Que simplismo el de clasificar sin entender, el de no querer escuchar, el de creer que se tiene la razón porque sí. La moda ideológica no debe ser el parámetro de la aceptación. No deseo ni quiero estar a la moda ideológica, mejor dicho no quiero ser esclavo de ideología alguna. Si hay algo que encuentre positivo, altruista, benéfico para la mayoría, justo, humanista voy a apoyar esa idea y la defenderé en las acciones y en el relato, pero no me impongan ideas porque todos, o la gran mayoría creen que es lo correcto.

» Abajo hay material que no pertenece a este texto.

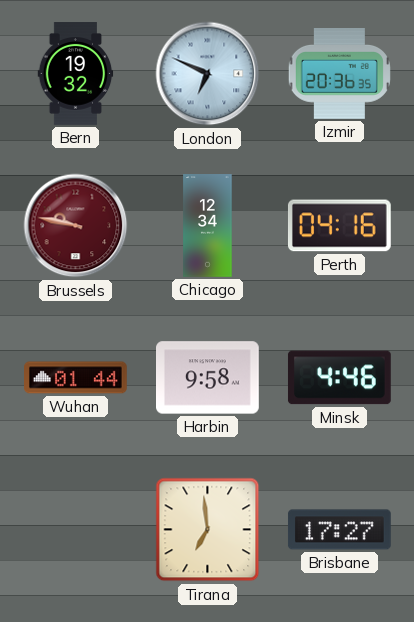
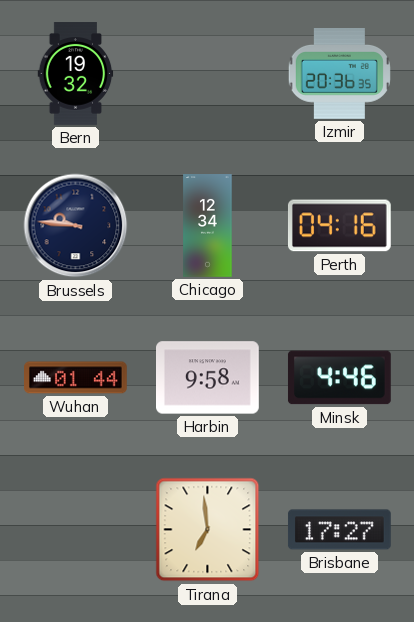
London: 6:49 -> none
Brussels: 9:47 -> 9:46
Brussels dial: burgundy -> navy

La mayoría no es para mí signo de bondad ni de certeza. La historia ha demostrado hasta el cansancio los errores de este criterio.
Ni liberalismo, ni conservadurismo, ni progresismo nada que yo no quiera, nada que yo no entienda, nada que yo no sepa fundamentar. Y esto lo machaco, pues muchas de las personas afiebradas con las ideas de moda solo tienen un barniz de ellas, saben lo que dicen las redes sociales, son lectores de Facebook y fanáticos de los videos de tiktok. No saben, pero siguen la moda, levantan banderas, se ponen pañuelos, gritan en las esquinas, rayan paredes, lanzan piedras, insultan al opositor, funan porque es moda, porque es entretenido. Pura diversión hueca y hasta farandulera.
Ser anticuado es leer, tratar con toda el alma de ser moral, creer en Dios sin vergüenza, escuchar al otro porque es valioso. No creer en ideologías baratas y materialistas.
La derecha y la izquierda han separado al país a través de una emocionalidad violenta que hemos aceptado como tontos. Se nos usa, para los fines políticos, ideológicos de una élite que solo cambia de nombres.
Y la razón sigue pisoteada, encarcelada en la creencia popular que hay que seguir al gallo que más canta o al que canta aquello de: cambios al sistema, de cambios a la estructura, de cambios sociales, de cambios económicos, de cambios educacionales, de cambios constitucionales. La pandemia del cambio nos ha transformado, efectivamente, ya no nos toleramos; parece que hay que ser como la mayoría, entonces mi verdad no la expreso porque el contexto me atrinca y me castiga si no soy como ellos.
Es tan fácil pensar lo que piensa la mayoría. Quiero ser de la minoría que piensa por sí mismo sin color de moda, sin ideología a la que brindarle pleitesía. Quiero que al expresar lo que pienso y siento no se me juzgue, ni se me aparte.
No me creo poseedor de la verdad, pero no prostituyo mi intelecto creyendo porque sí lo que me vende el mercado ideológico.